El sabotaje de Cassandra
Dorothy Baker lamentaba en una entrevista no figurar entre los “buenos” escritores estadounidenses. Pero no se cumplió la profecía

En 1962, seis años antes de morir, Dorothy Baker lamentaba en una entrevista no figurar entre los “buenos” escritores estadounidenses. No daba la talla. Su carrera no había hecho más que desinflarse. Nadie las recordaría. Ni a ella, ni a sus novelas. Pero no se cumplió la profecía. En 2007, la célebre revista literaria The New York Review of Books reeditó Cassandra en la boda –que ahora publica Contraseña– dentro de la colección de Clásicos que define así: libros que no se descubren en el instituto o la universidad, pero que, si se leen, se recuerdan de por vida.
Dos novelas

Dorothy Baker escribió cuatro obras. El chico de la trompeta fue la de mayor éxito. Más discreto fue el de Cassandra en la boda (aunque entre sus fans se encuentra Carson McCullers). Ambas se encuentran en el catálogo de Contraseña. Baker escribió sobre mujeres, artistas, inmigrantes, y quizá por eso, aducían en la London Review of Books, sus libros no recibieron la atención merecida.

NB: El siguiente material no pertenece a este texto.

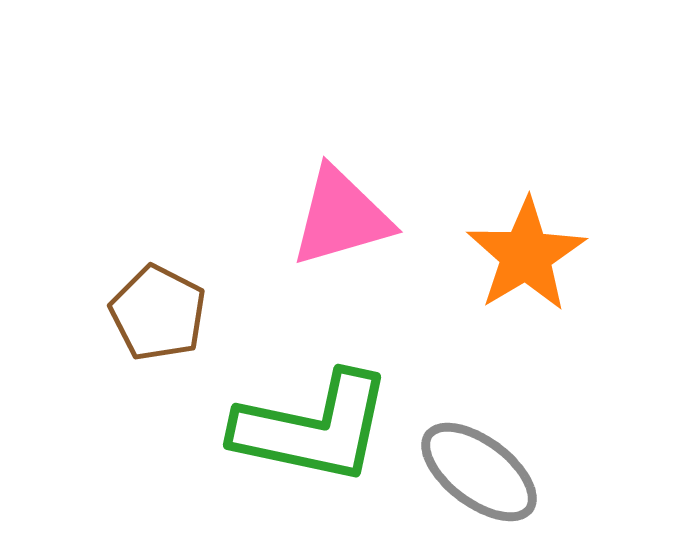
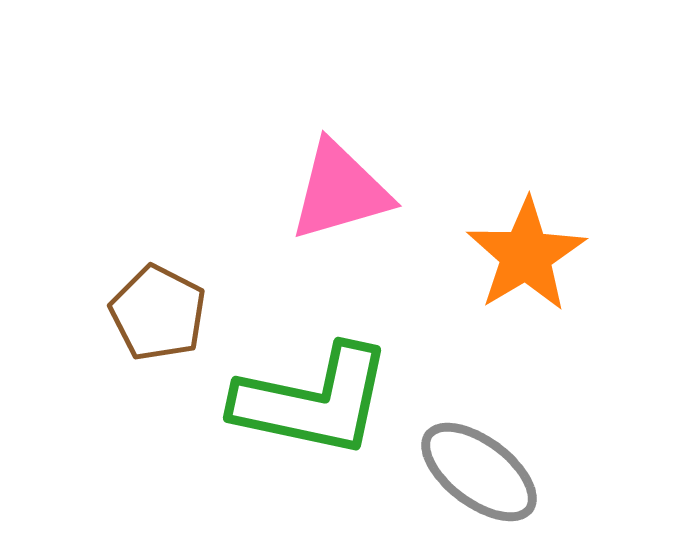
pink triangle: moved 1 px left, 26 px up
green L-shape: moved 27 px up
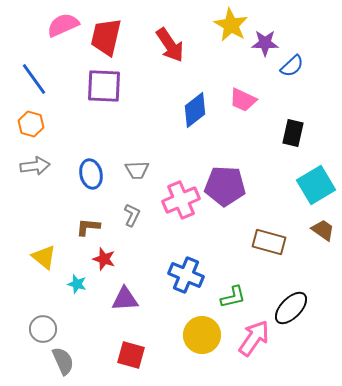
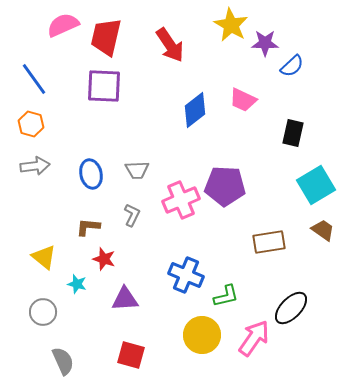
brown rectangle: rotated 24 degrees counterclockwise
green L-shape: moved 7 px left, 1 px up
gray circle: moved 17 px up
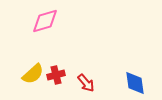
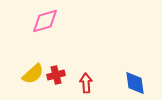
red arrow: rotated 144 degrees counterclockwise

Cassandra y Judith Edwards son gemelas –aunque Baker se cuide de utilizar la denominación en el libro–. Siempre han estado juntas. El resto de la gente nunca les ha hecho demasiada falta: no tienen amigas de la infancia: preferían estar en casa, solas o con sus padres –ella, escritora; él, profesor de Filosofía–. “Que no nos incordien los desconocidos, seamos nosotras mismas y no perdamos la integridad”.
Ese es el lema de Cassandra. Pero su hermana, tras pasar nueve meses en Nueva York, anuncia su inminente boda. Y a Cassandra no le queda más alternativa que sabotearla: ella había planeado una vida juntas en París. Quizás en Tenerife. Lejos de California.
Justo cuando la intensidad y la neurosis de Cassandra empiezan a hacer mella, Baker da un giro a la novela. Todo cambia, la lectura se acelera, y habla Judith, la hermana serena, comprensiva.
Bebiendo champán, antes de abandonar el salón de bodas, Cassandra piensa que la próxima vez que vea a su padre tendrá que hacerle una de esas preguntas filosóficas que tanto le gustan: “¿Quién ha dicho que la vida nunca nos brinda nada que no pueda ser considerado tanto un nuevo punto de partida como un final?”.